The fashion in walking-sticks is to have a silver-mounted Malacca cane; everyone uses one. Everyone knows that in choosing a Malacca, it will not only serve the purpose of something to carry in one's hand, but that this beautiful cane, the most up-to-date of all sticks, can render great service as a means of self-defence, for it can become a formidable weapon in the hands of those who have learnt how to use it.
Stick exercise falls essentially under the head of gymnastics, but if it develops muscular strength it must also be borne in mind that it renders limbs supple and gives everyone agility, elegance and grace in their movement. Moreover, referring to my long experience as a professor of physical exercise specially adapted to self-defence, I can confidently assert that the cane is the most perfect weapon of defence, as with it no one can be handicapped by size, weight, or strength, it equalises the chances of two people each armed with sticks…
…With the cane all inferiority disappears, and I assert most emphatically from my long and practical experience that a man armed with a cane, and who has learnt how to use it, does not fear a bigger and stronger man, though similarly armed. I will say even more: if he perfectly understands how to use his stick as a weapon of defence, he can hold his own against several adversaries for whoever is hit by this weapon, which acquires an enormous force in its swinging motions, does not return to the attack again, therefore the cane is the most perfect weapon for self-defence; but in order to make it so, it must possess the necessary qualities, which, expressed in one word, is solidity.
It is for this reason that I have had a cane specially made under my directions which embraces all the necessary qualities. It is a medium-sized Malacca cane, mounted with a thick metal ball, and so firmly riveted to the cane that it cannot come off however roughly it may be used. The metal ball handle is of such a thickness that it will not get dented; but in spite of this the cane is a most handsome and elegant one, and has been so much appreciated since it has been brought out that many people may be seen carrying them. Everyone soon gets to understand that this beautiful cane is in reality the most perfect weapon of defence, which entirely relieves one of the danger of carrying a revolver, and the feeling of disgust of having a dagger about one.
It is hardly necessary to add that as one learns the use of a sword or foil, so one most certainly should learn how to use a stick, which under my system of instruction can be learnt in twelve lessons. The study of my system of self-defence with the cane does not involve hard and irksome work; people take a great pleasure and interest in it from the very first lesson, and thus they also acquire quickness, suppleness, coolness and self-confidence.
There are various ways of using the stick:
1st -- Holding the stick by the grip of the whole hand, the blow is delivered with a swinging hit.
2nd -- The left hand can be used just as well as the right by alternately passing the stick from one hand to the other.
3rd -- The stick may also be held at the ferrule end.
4th -- The stick may also be held in both hands.
The blows are delivered at the head, face, body, on the hands, and at the legs.
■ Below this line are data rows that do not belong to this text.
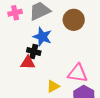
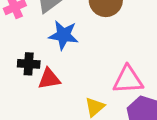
black cross: (34, 51) -> (29, 64), moved

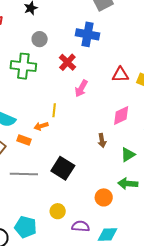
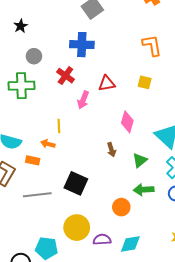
red triangle: (120, 75) -> (107, 83), moved
pink diamond: (121, 116) -> (127, 122), turned -40
orange arrow: (41, 126) -> (48, 144), turned 40
yellow circle: (58, 211) -> (77, 228), size x1.6

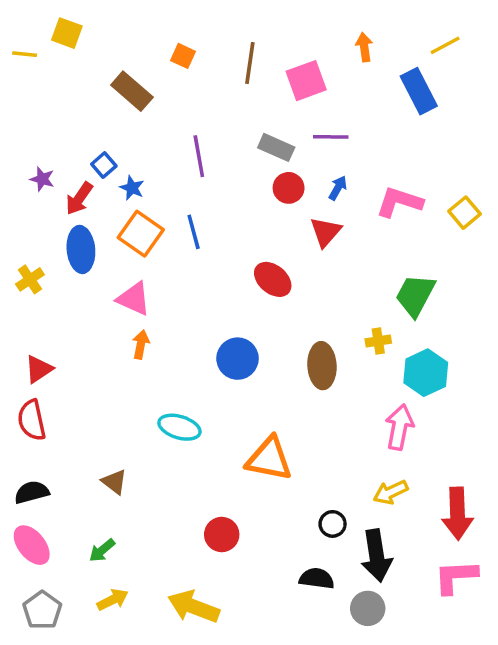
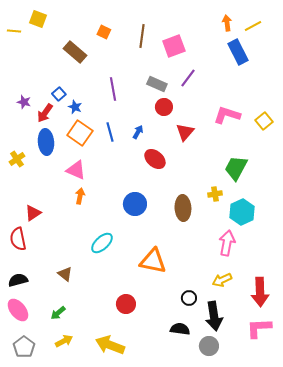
orange arrow: (364, 47) -> (227, 23), moved
purple line: (331, 137) -> (188, 78), turned -54
blue arrow: (338, 188) -> (138, 132), moved
red triangle: (39, 369) -> (33, 213), moved
cyan ellipse: (179, 427) -> (102, 243), turned -60

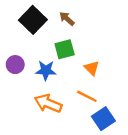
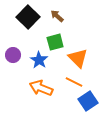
orange triangle: (92, 68) -> (78, 58), size x1.5
blue star: (46, 70) -> (39, 60), turned 30

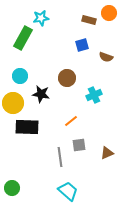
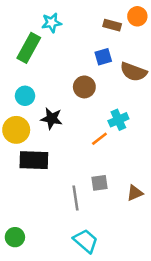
brown semicircle: (106, 57) -> (134, 72), size x1.5
brown circle: (67, 78) -> (84, 87), moved
orange line: (71, 121) -> (99, 139), moved

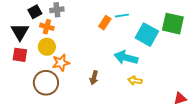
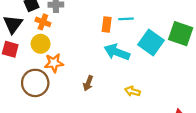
orange rectangle: (105, 23) -> (107, 24), turned -32
cyan arrow: (126, 58) -> (117, 52), moved

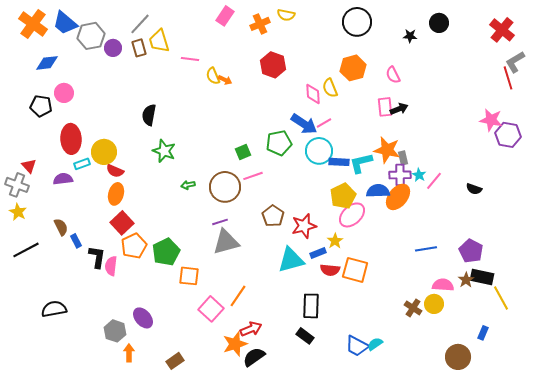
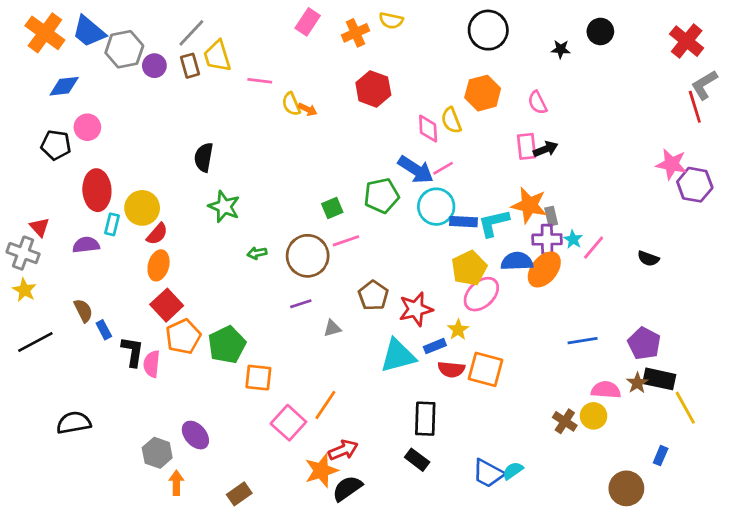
cyan rectangle: (82, 164) -> (112, 224), turned -56
red semicircle: (115, 171) -> (157, 234), turned -72
gray triangle: (226, 242) -> (332, 328), moved, size x0.5

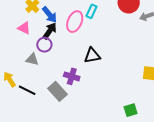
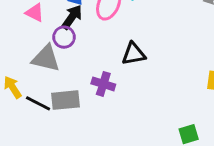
gray triangle: (32, 59) -> (46, 58), size x1.5
gray rectangle: (58, 91) -> (66, 100), moved, turned -54

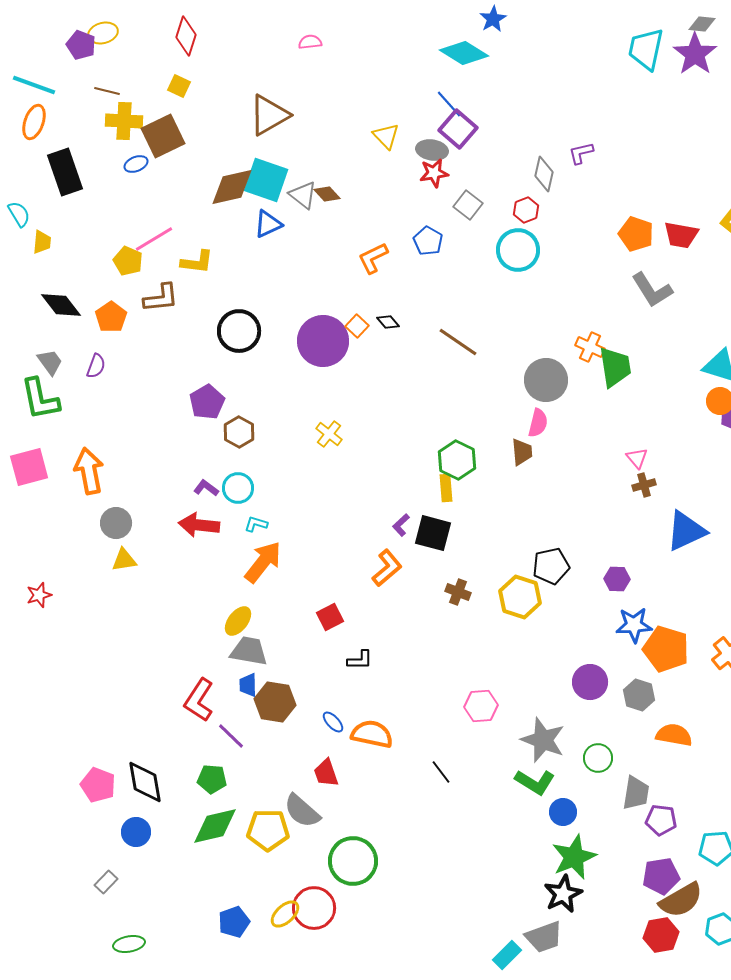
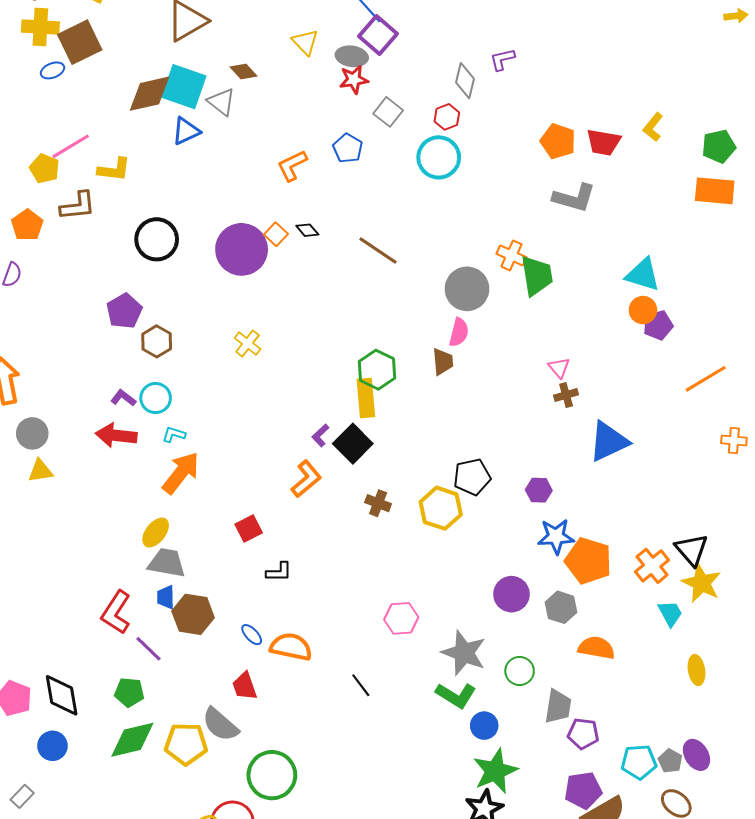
brown diamond: (327, 194) -> (244, 71), moved
gray L-shape: (652, 290) -> (574, 198), turned -42
yellow rectangle: (446, 488) -> (366, 398), size x1.4
black square: (433, 533) -> (353, 444), turned 30

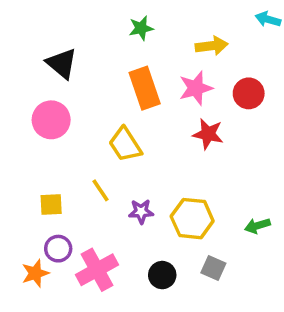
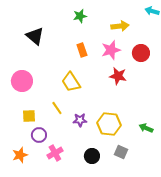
orange rectangle: (145, 88) -> (82, 50), size x0.6
pink circle: (51, 120) -> (22, 81), moved
green arrow: (257, 226) -> (146, 128), turned 40
purple circle: (58, 249) -> (39, 135), moved
pink cross: (97, 270) -> (55, 153), size x0.7

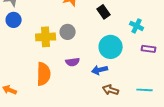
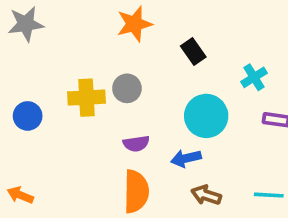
blue circle: (14, 20) -> (28, 116), moved
cyan cross: (137, 26) -> (254, 77), turned 32
orange semicircle: (44, 74) -> (136, 191), moved

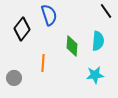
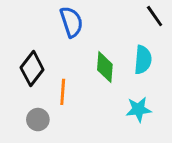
black diamond: (22, 29) -> (32, 69), moved
gray circle: (14, 78) -> (38, 120), moved

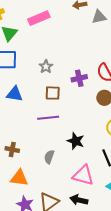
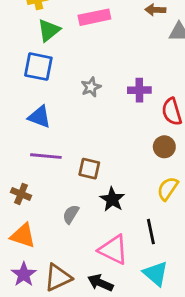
purple cross: (79, 78) -> (139, 90), moved
brown square: (53, 93) -> (89, 169), moved
purple line: (48, 118) -> (46, 156), moved

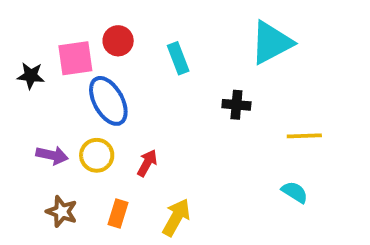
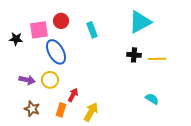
black cross: (236, 105) -> (134, 55), moved
yellow line: (304, 136) -> (157, 59), moved
red arrow: (147, 163) -> (73, 95), moved

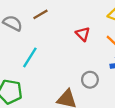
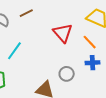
red triangle: (83, 34) -> (63, 33), size x1.5

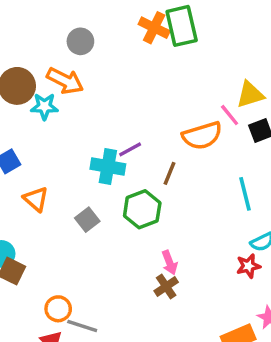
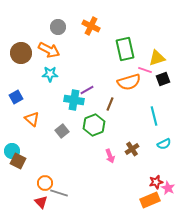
green rectangle: (182, 26) -> (125, 49), moved
orange cross: (154, 28) -> (91, 26), moved
cyan star: (44, 106) -> (50, 74), moved
pink line: (230, 115) -> (145, 70), turned -32
red star: (248, 266) -> (156, 182), moved
brown cross: (166, 286) -> (132, 149), moved

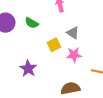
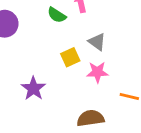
green semicircle: (32, 23) -> (57, 15), moved

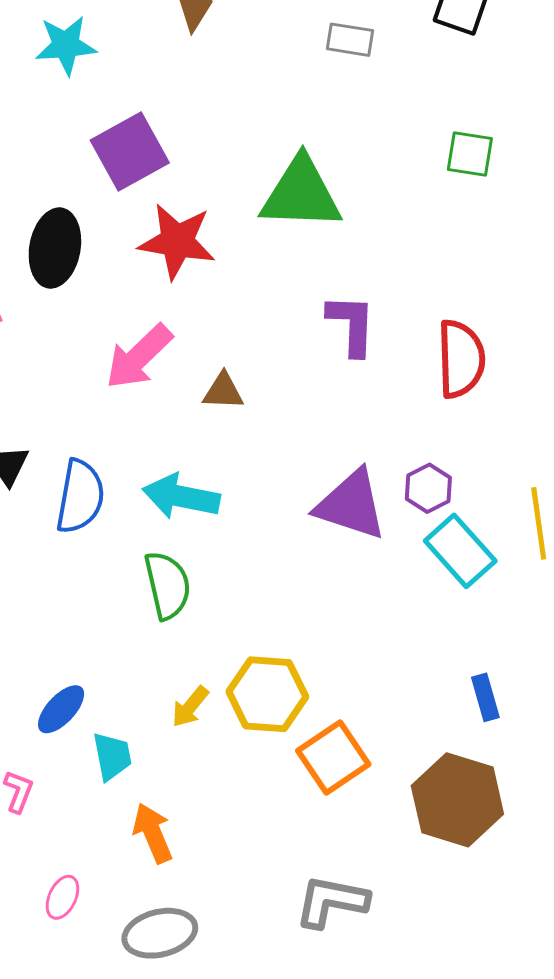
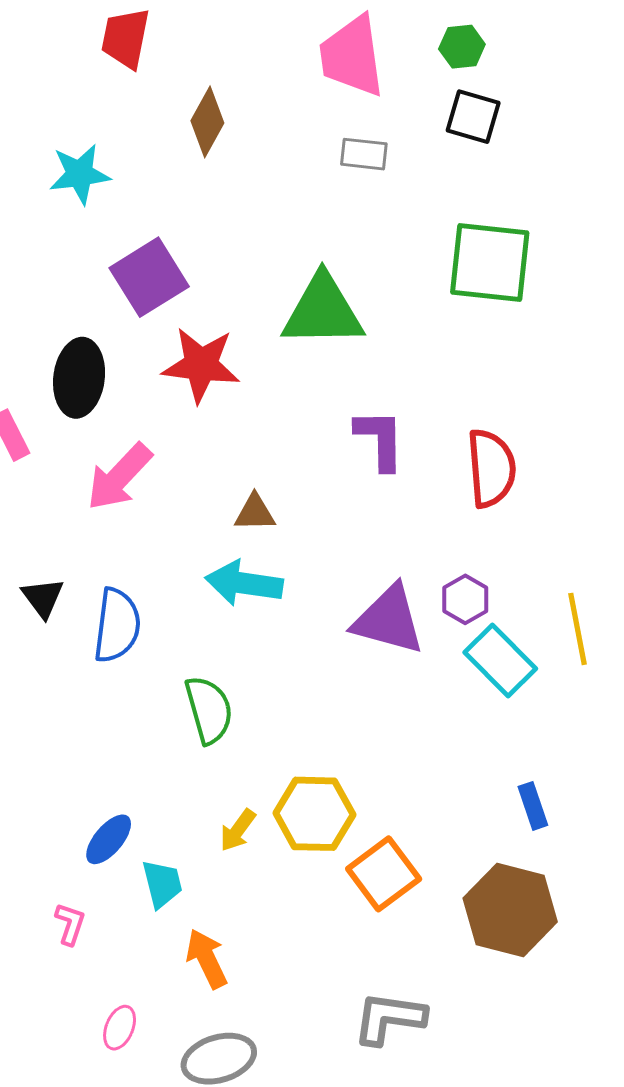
green square: (470, 154) -> (490, 263), size x1.8
pink arrow: (139, 357) -> (119, 477), moved
cyan arrow: (181, 497) -> (244, 583), moved

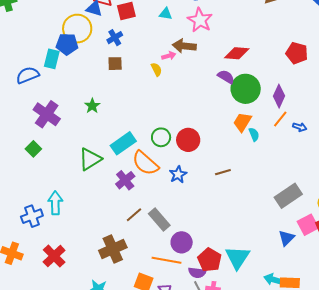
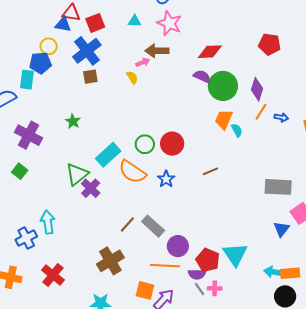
yellow circle: (77, 29) -> (49, 46), size x0.6
blue cross: (115, 38) -> (87, 51), size x1.8
purple cross: (125, 180) -> (91, 188), moved
gray rectangle: (288, 196) -> (278, 187), turned 44

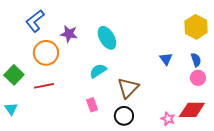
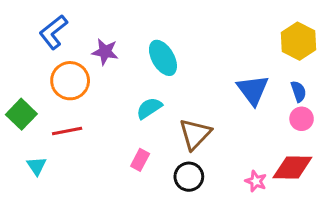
blue triangle: (166, 59) -> (253, 90), size x1.6
pink rectangle: (92, 105) -> (140, 160), turned 48
cyan triangle: (11, 109) -> (37, 166), moved

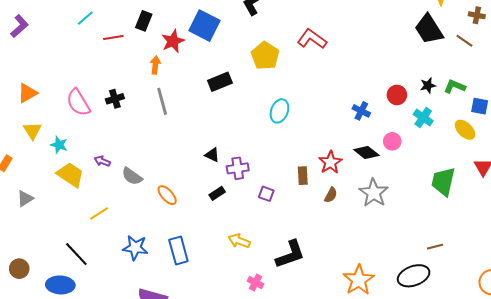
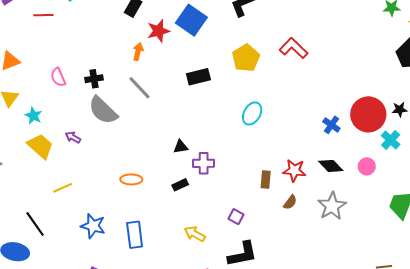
red line: (113, 38) -> (43, 15), moved
red circle: (397, 95) -> (368, 114), size x1.8
gray line: (162, 101) -> (140, 88), turned -36
pink semicircle: (78, 103) -> (58, 77), size x0.7
pink circle: (392, 141) -> (367, 166), moved
black triangle: (212, 155) -> (181, 147), turned -42
red star: (330, 162) -> (294, 170), turned 30
gray semicircle: (132, 176) -> (103, 110), moved, size x1.5
purple square: (266, 194) -> (236, 217), moved
orange ellipse: (167, 195) -> (131, 179), turned -55

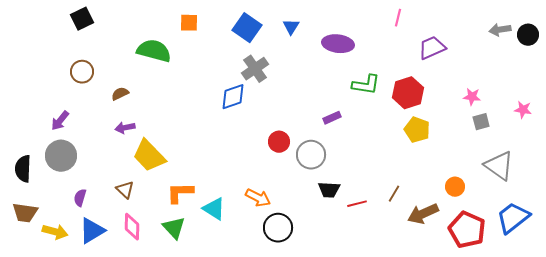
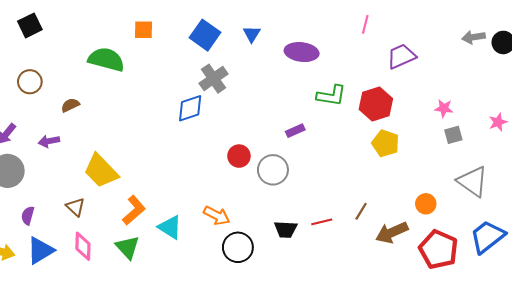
pink star: (523, 110) -> (498, 122), turned -30
purple arrow: (125, 128) -> (49, 141), moved
black trapezoid: (329, 190) -> (286, 229), moved
orange L-shape: (180, 193) -> (134, 210), turned 140

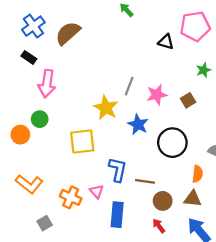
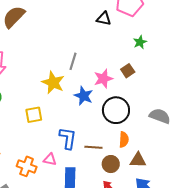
pink star: (157, 95) -> (103, 79), moved
yellow square: (82, 141) -> (34, 115), size x0.7
orange semicircle: (198, 174) -> (124, 140), moved
pink triangle: (97, 191) -> (50, 159), turned -32

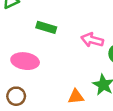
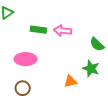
pink arrow: (92, 40) -> (62, 31), moved

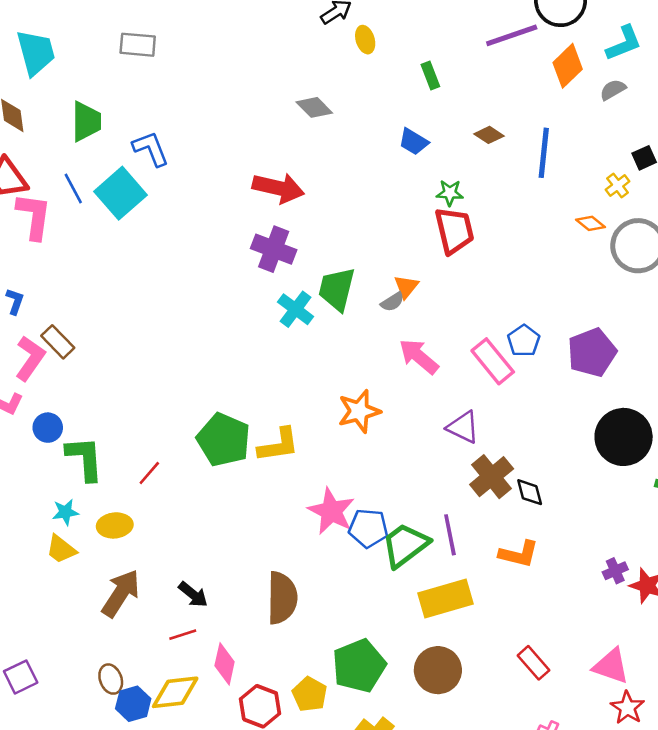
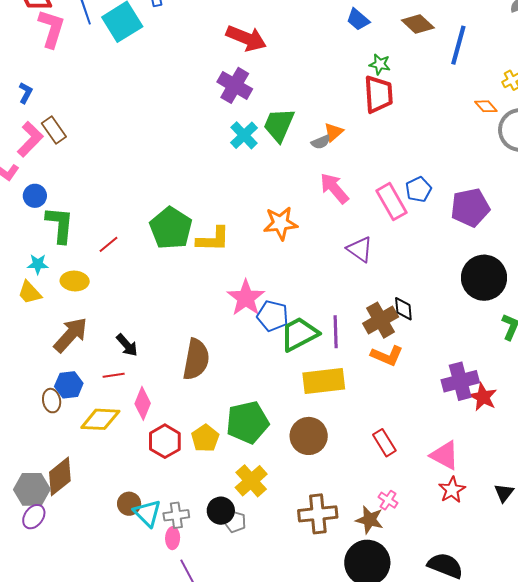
brown diamond: (489, 135) -> (418, 24), size x1.4
brown cross: (492, 477) -> (381, 320), moved
purple cross: (615, 571) -> (460, 381), size x1.8
blue hexagon: (133, 704) -> (69, 385), moved

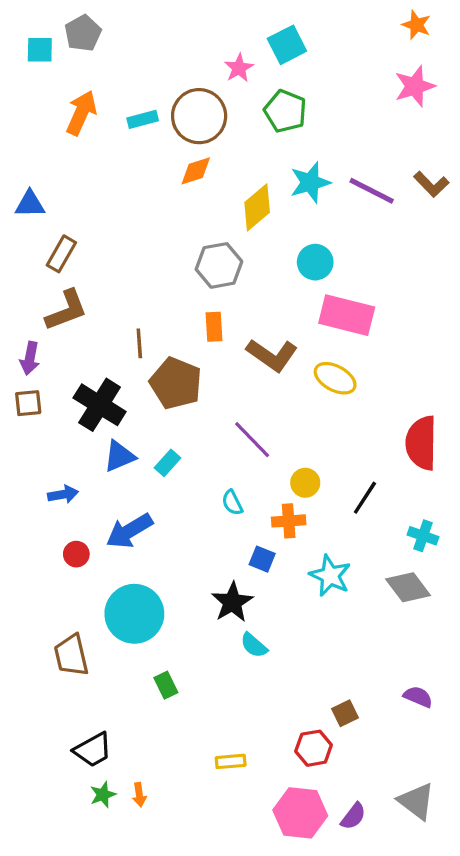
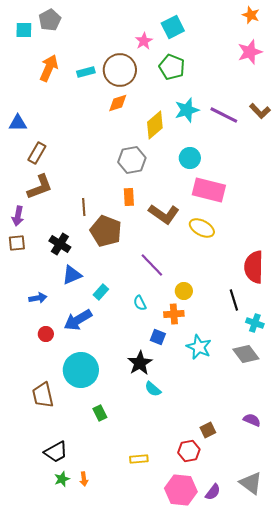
black cross: (100, 405) -> (60, 244), size x0.7
cyan rectangle: (168, 463) -> (101, 292), moved
black line: (365, 498) -> (234, 300), moved, turned -50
To deliver a point, the stick is made to glide through the hands. The end of the stick can also be used as a dagger.
For a blow to be effective, you must strike, whilst avoiding the riposte and the contact of the sticks, for if your stick comes into contact with your opponent's stick before striking him, the blow is rendered useless, having lost all its force.
If one is struck, one should return on guard and not try to give another blow. It is allowed to seize your adversary's stick, this being really an excellent thing to do.
Using the stick as a means of self-defence in the street, one can not only fight one man equally well armed, but also several men at the same time equally well armed as one's self, for the stick is made to pass through every possible direction around you with a marvellous rapidity, thus protecting every part of one's body; and at the same time acquires enormous force by its rapid swinging movements for delivering a blow, which no one can possibly stand against.